**What you should do:**
Provide again, from the entries below, every line from the one containing "недуг. Але ми" through the one containing "Сьогодні, завдяки роботі", exactly as written, and no other line.

**Material supplied:**
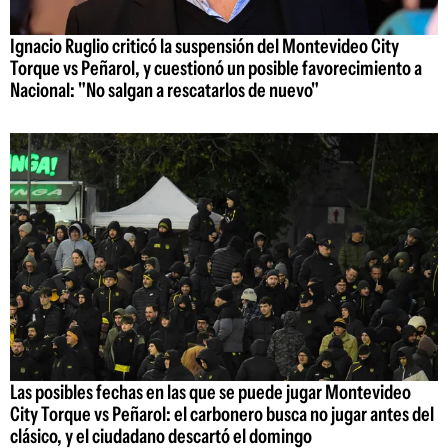
Ignacio Ruglio criticó la suspensión del Montevideo City
Torque vs Peñarol, y cuestionó un posible favorecimiento a
Nacional: "No salgan a rescatarlos de nuevo"
Las posibles fechas en las que se puede jugar Montevideo
City Torque vs Peñarol: el carbonero busca no jugar antes del
clásico, y el ciudadano descartó el domingo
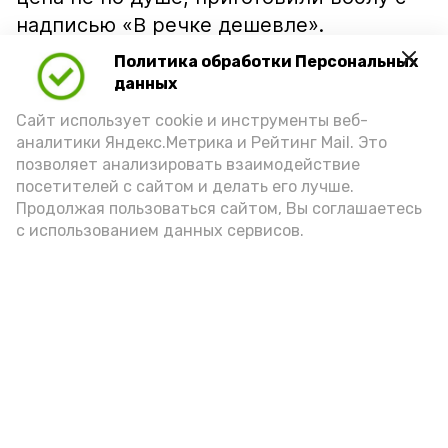
надписью «В речке дешевле».
Политика обработки Персональных
данных
Сайт использует cookie и инструменты веб-
аналитики Яндекс.Метрика и Рейтинг Mail. Это
позволяет анализировать взаимодействие
посетителей с сайтом и делать его лучше.
Продолжая пользоваться сайтом, Вы соглашаетесь
с использованием данных сервисов.
Фото: Ольга Корженко Астрахань 24
Как объяснили продавцы, воблу берут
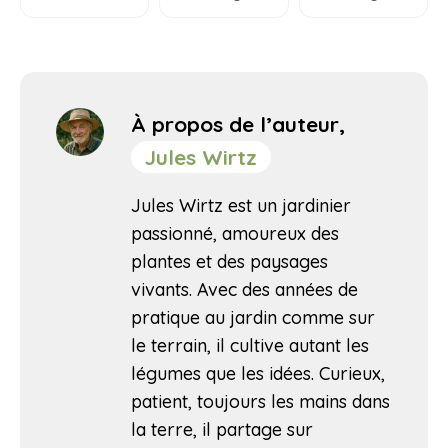
À propos de l’auteur,
Jules Wirtz
Jules Wirtz est un jardinier
passionné, amoureux des
plantes et des paysages
vivants. Avec des années de
pratique au jardin comme sur
le terrain, il cultive autant les
légumes que les idées. Curieux,
patient, toujours les mains dans
la terre, il partage sur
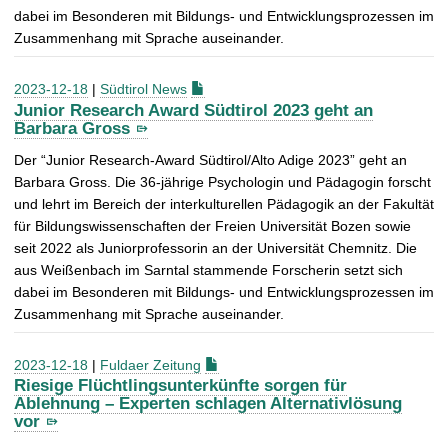
dabei im Besonderen mit Bildungs- und Entwicklungsprozessen im
Zusammenhang mit Sprache auseinander.
2023-12-18
|
Südtirol News
Junior Research Award Südtirol 2023 geht an
Barbara Gross
Der “Junior Research-Award Südtirol/Alto Adige 2023” geht an
Barbara Gross. Die 36-jährige Psychologin und Pädagogin forscht
und lehrt im Bereich der interkulturellen Pädagogik an der Fakultät
für Bildungswissenschaften der Freien Universität Bozen sowie
seit 2022 als Juniorprofessorin an der Universität Chemnitz. Die
aus Weißenbach im Sarntal stammende Forscherin setzt sich
dabei im Besonderen mit Bildungs- und Entwicklungsprozessen im
Zusammenhang mit Sprache auseinander.
2023-12-18
|
Fuldaer Zeitung
Riesige Flüchtlingsunterkünfte sorgen für
Ablehnung – Experten schlagen Alternativlösung
vor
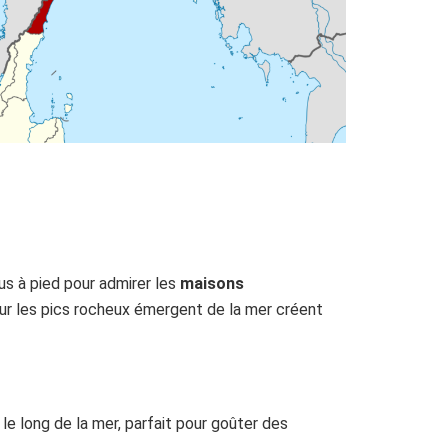
us à pied pour admirer les
maisons
 sur les pics rocheux émergent de la mer créent
 le long de la mer, parfait pour goûter des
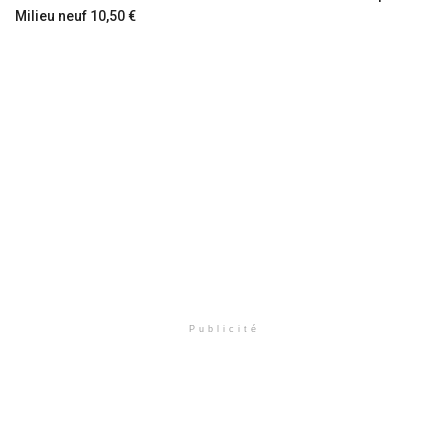
Milieu neuf 10,50 €
Publicité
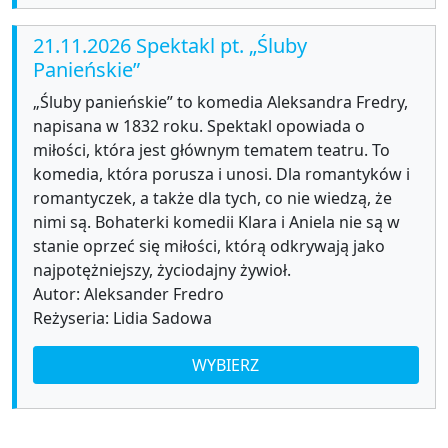
21.11.2026 Spektakl pt. „Śluby
Panieńskie”
„Śluby panieńskie” to komedia Aleksandra Fredry,
napisana w 1832 roku. Spektakl opowiada o
miłości, która jest głównym tematem teatru. To
komedia, która porusza i unosi. Dla romantyków i
romantyczek, a także dla tych, co nie wiedzą, że
nimi są. Bohaterki komedii Klara i Aniela nie są w
stanie oprzeć się miłości, którą odkrywają jako
najpotężniejszy, życiodajny żywioł.
Autor: Aleksander Fredro
Reżyseria: Lidia Sadowa
WYBIERZ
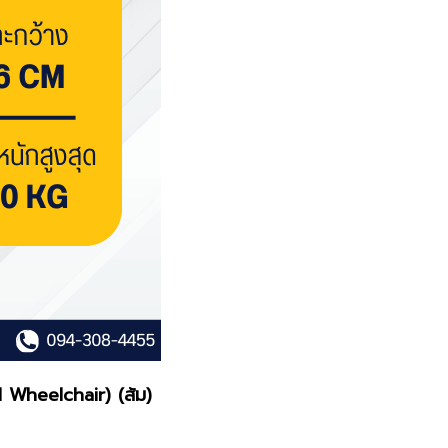
l Wheelchair) (ส้ม)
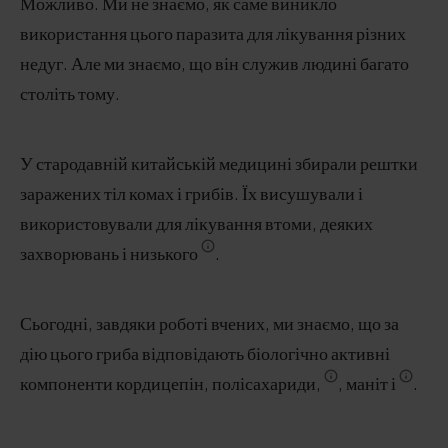
Можливо. Ми не знаємо, як саме виникло
використання цього паразита для лікування різних
недуг. Але ми знаємо, що він служив людині багато
століть тому.
У стародавній китайській медицині збирали рештки
заражених тіл комах і грибів. Їх висушували і
використовували для лікування втоми, деяких
захворювань і низького
.
Сьогодні, завдяки роботі вчених, ми знаємо, що за
дію цього гриба відповідають біологічно активні
компоненти кордицепін, полісахариди,
, маніт і
.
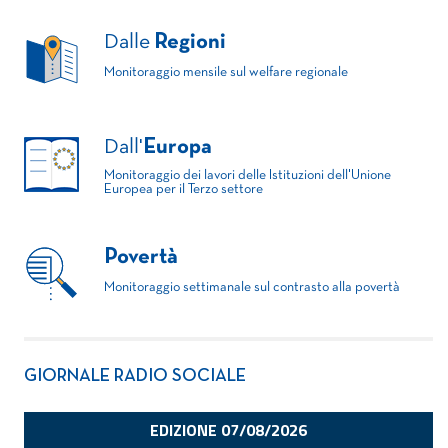
Dalle
Regioni
Monitoraggio mensile sul welfare regionale
Dall'
Europa
Monitoraggio dei lavori delle Istituzioni dell'Unione
Europea per il Terzo settore
Povertà
Monitoraggio settimanale sul contrasto alla povertà
GIORNALE RADIO SOCIALE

**Answer to this problem:**
недуг. Але ми знаємо, що він служив людині багато
століть тому.
У стародавній китайській медицині збирали рештки
заражених тіл комах і грибів. Їх висушували і
використовували для лікування втоми, деяких
захворювань і низького
.
Сьогодні, завдяки роботі вчених, ми знаємо, що за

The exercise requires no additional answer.